September 5, 2014 by · Leave a Comment 

When one thinks of a futurist, one likely pictures a bespectacled tech-industry CEO or a scientist toiling away in an obscure nuclear laboratory. One probably doesn’t think of a Man Booker Prize–winning novelist. But Margaret Atwood has long had one eye on the future, and now she’s backing that up with a new piece of writing that, if all goes according to plan, no one but her will read for the next hundred years.

According to Alison Flood in the Guardian, Atwood has teamed with the Scottish artist Katie Paterson on what is being called The Future Library project: a sealed archive of manuscripts – one per year for the next century – that will be kept in Oslo until the various works are printed in the year 2114.

From the Guardian:

Atwood has just been named as the first contributor to an astonishing new public artwork. The Future Library project, conceived by the award-winning young Scottish artist Katie Paterson, began, quietly, this summer, with the planting of a forest of 1,000 trees in Nordmarka, just outside Oslo. It will slowly unfold over the next century. Every year until 2114, one writer will be invited to contribute a new text to the collection, and in 2114, the trees will be cut down to provide the paper for the texts to be printed – and, finally, read.

What is remarkable about this project – from all perspectives – is its optimism.
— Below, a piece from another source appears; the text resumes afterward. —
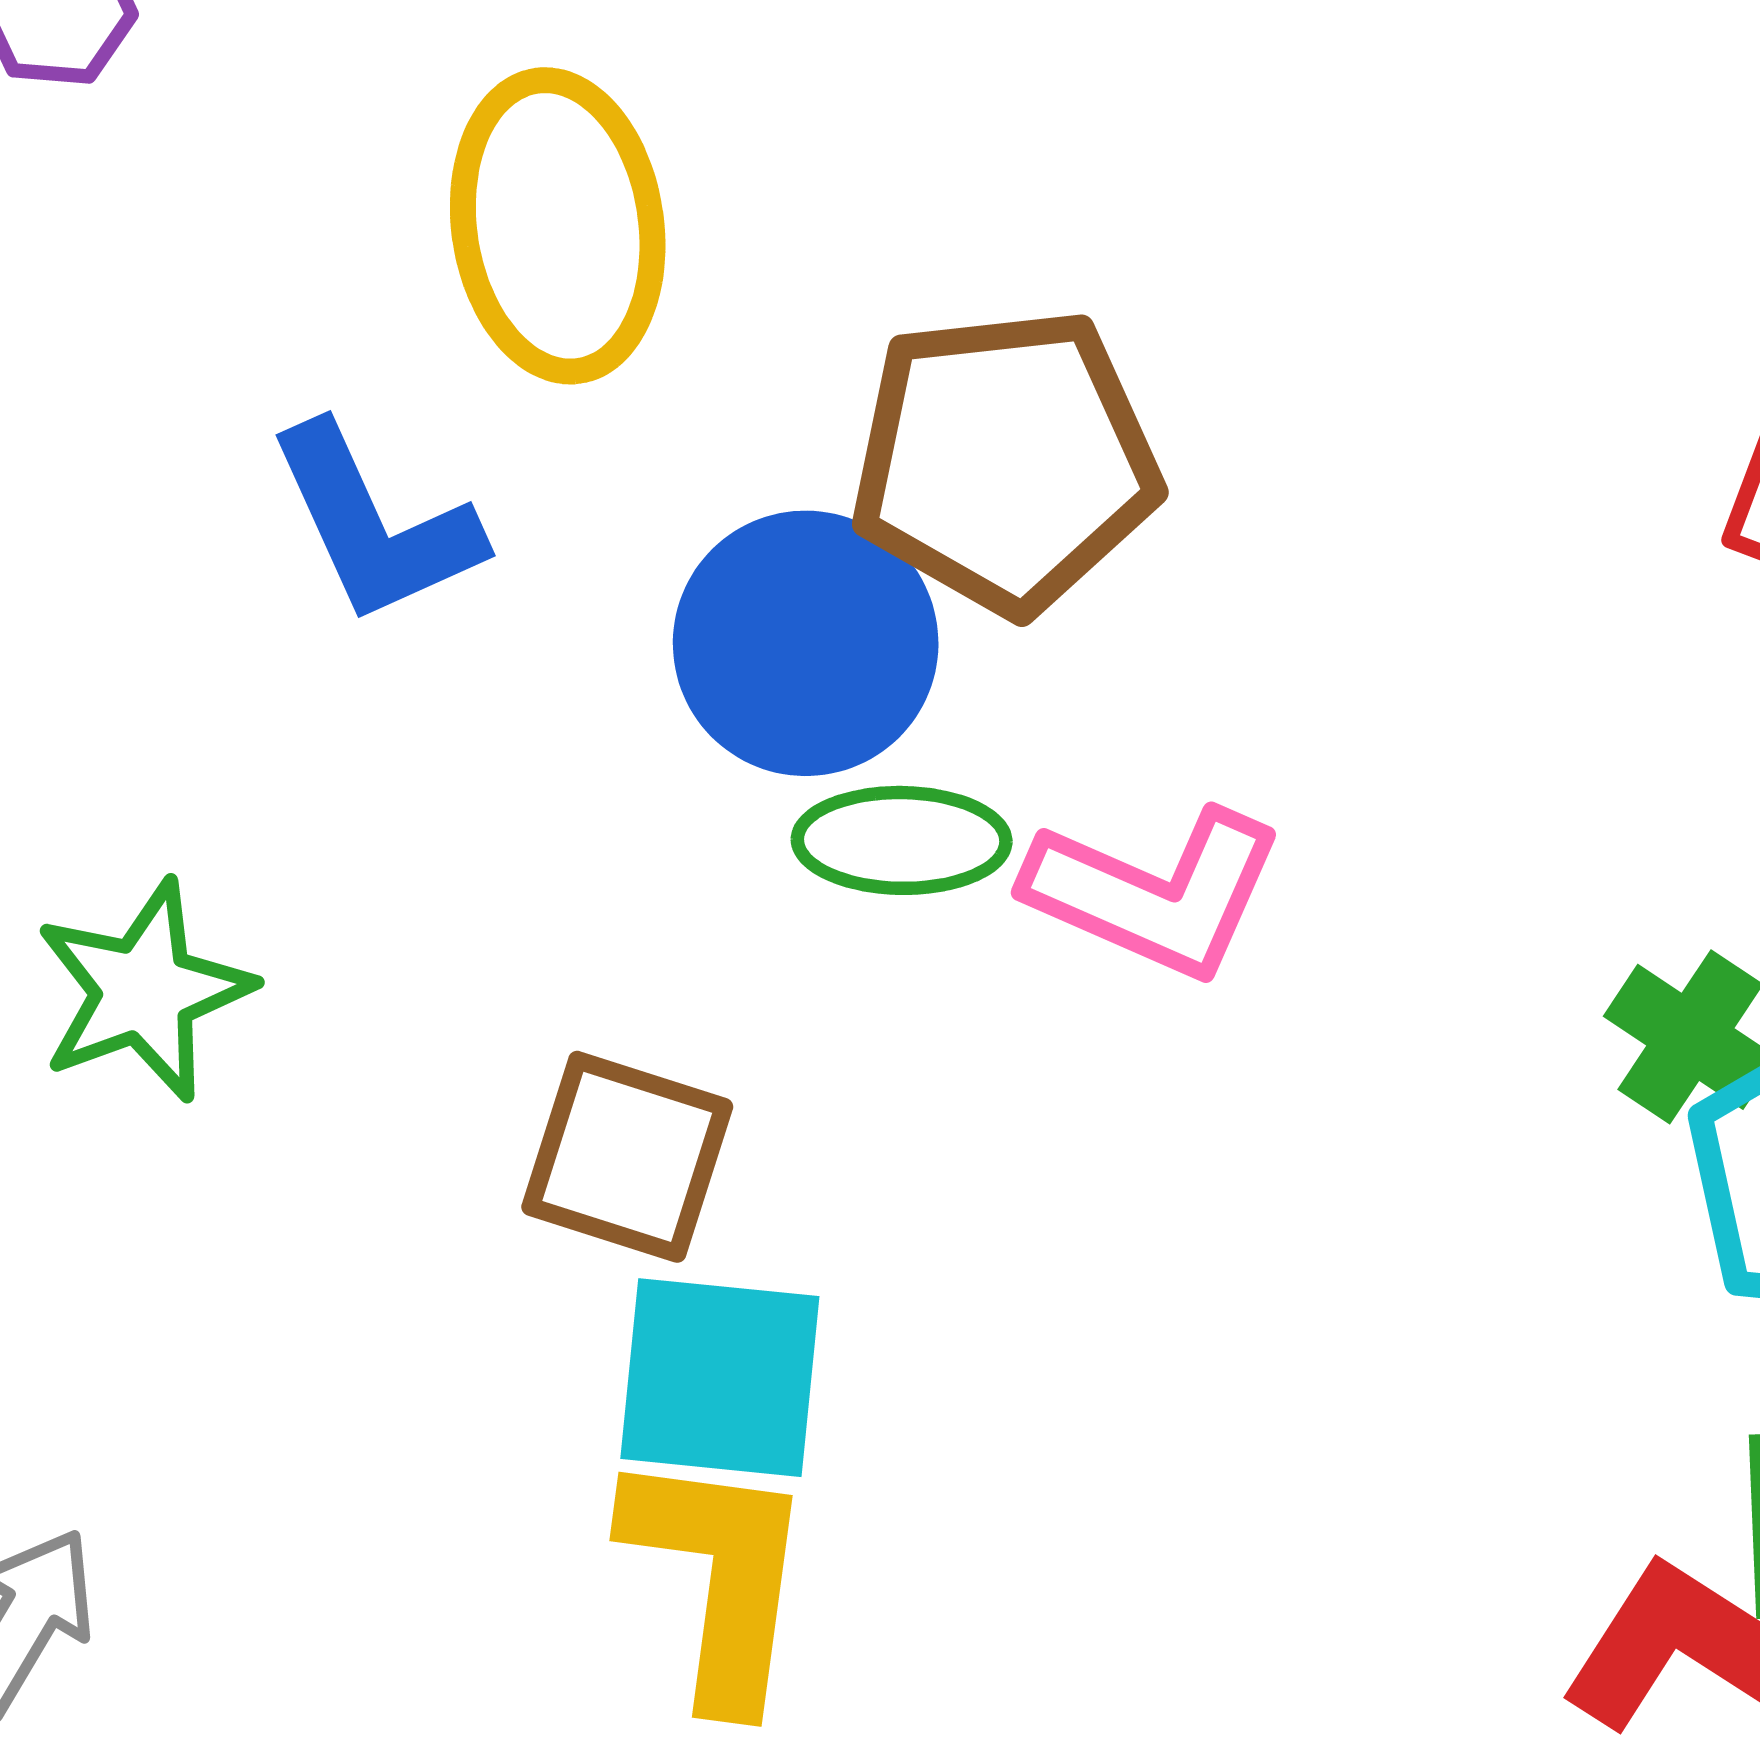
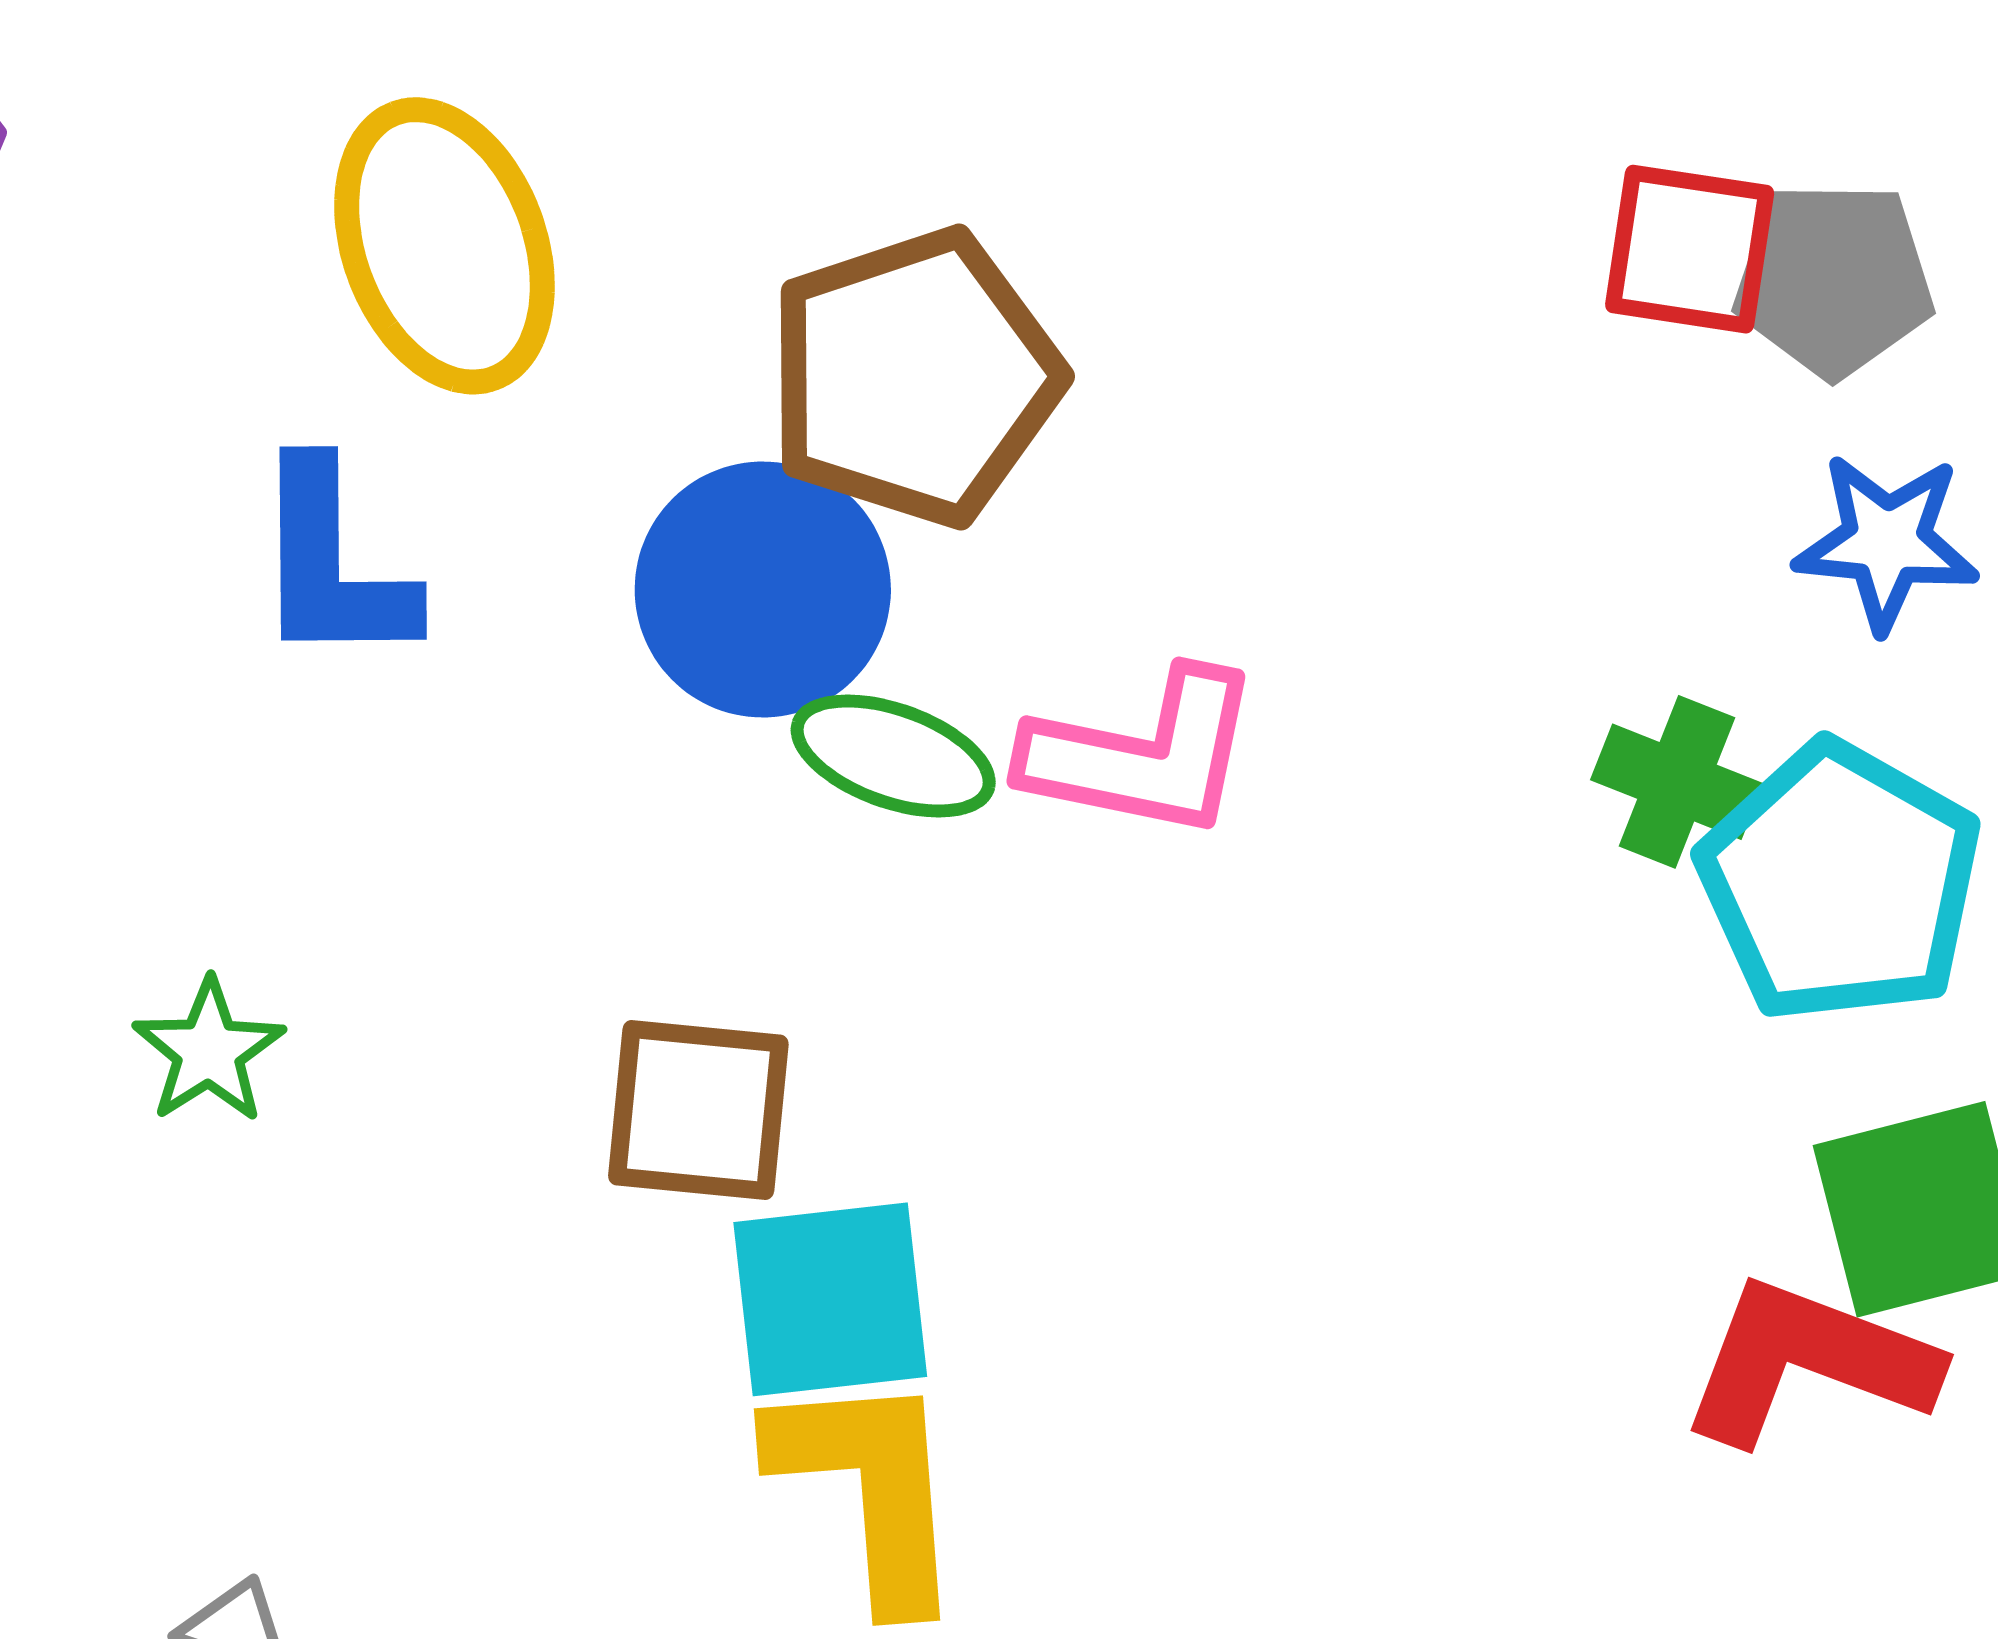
blue L-shape: (375, 524) -> (332, 564), turned 36
green ellipse: (902, 840) -> (893, 756), turned 31
green star: (144, 991) -> (209, 1051), size x0.7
Its very premise presumes that humans a) will still be reading books in the year 2114; b) will still be reading books on paper (take that, Jeff Bezos); c) will not, in the interim, have so ravished the planet that it will have been rendered uninhabitable; and d) will not have otherwise killed themselves off, or been killed off, by war, hubris, pestilence, famine, or the inevitable zombie apocalypse.
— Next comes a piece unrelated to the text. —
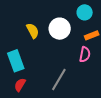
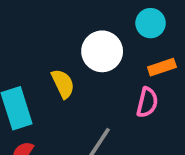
yellow semicircle: (33, 31) -> (63, 84), moved

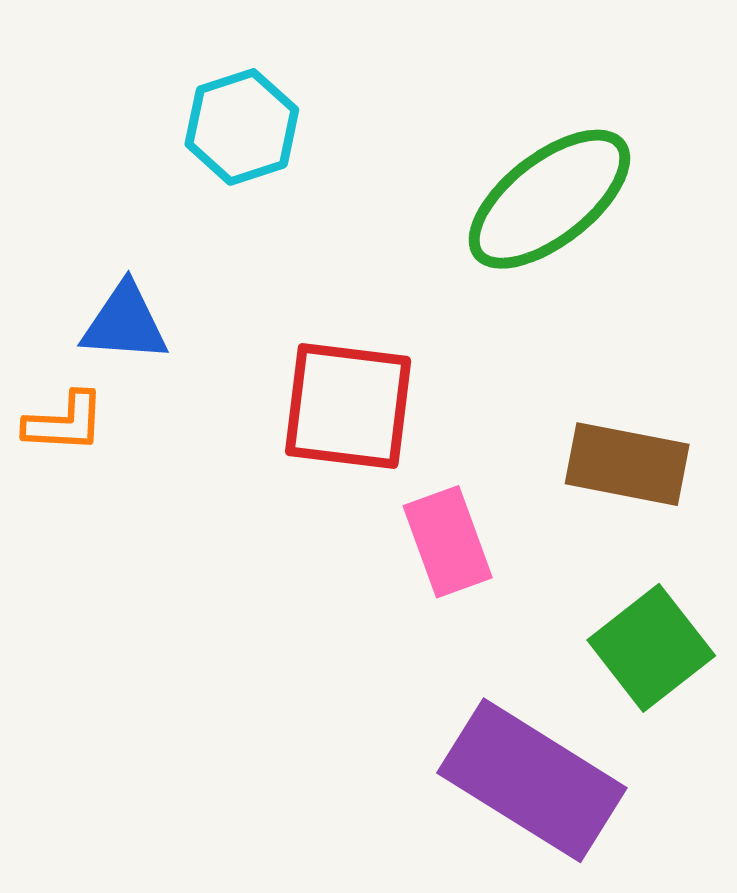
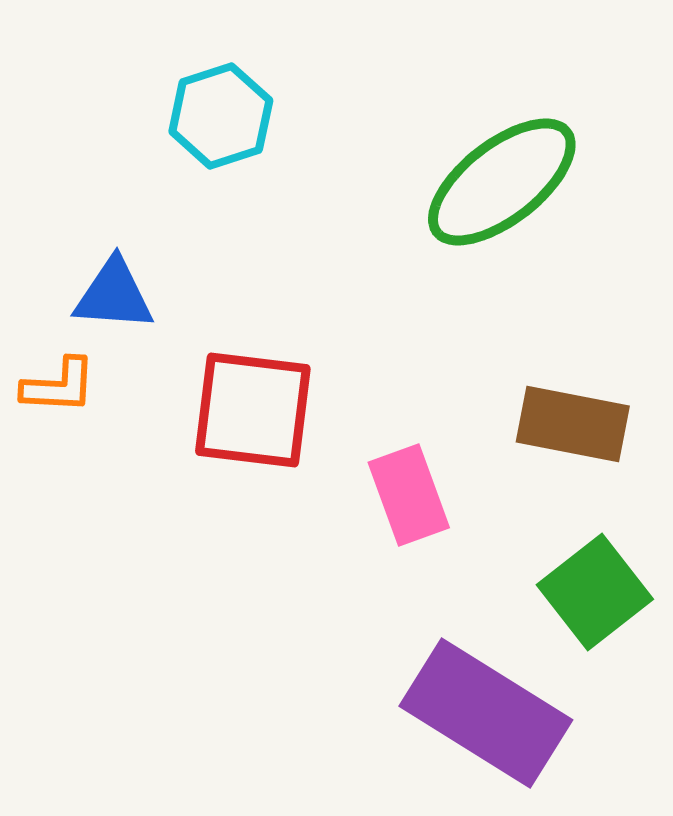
red square: (348, 406) -> (253, 410), moved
But futurists are inherently optimistic and, despite frequent criticisms as to her bitter anger (especially regarding that half of the human population in possession of an XY chromosome), Atwood has always been a peculiarly optimistic writer. (Satirists are almost by definition optimists, because they presume that human beings are capable of change.)

Indeed, there is much in The Future Library project that would seem to appeal to Atwood, not least the environmental aspect involved in the planting of one thousand trees. There is also the historical element tied in to the presence of a printing press, which will be added to the library to print the books when the project culminates; that piece of technology may in fact be an obsolete antique by 2114. And there is an undeniable element of faith: both Atwood and Paterson will have shuffled off this mortal coil before the project wraps up, so neither will be alive to see the work they have seeded bloom. “Sometimes it does hit me,” Paterson says in the Guardian, “Oh my God, if I live to ninety, what will it be like then? It’s very exciting as an artist.”

My own favourite part of Atwood’s response to this project involves her stated “pleasure” in the prospect of not being around when her work is finally read. “You don’t have to be around for the part when if it’s a good review the publisher takes credit for it and if it’s a bad review it’s all your fault.”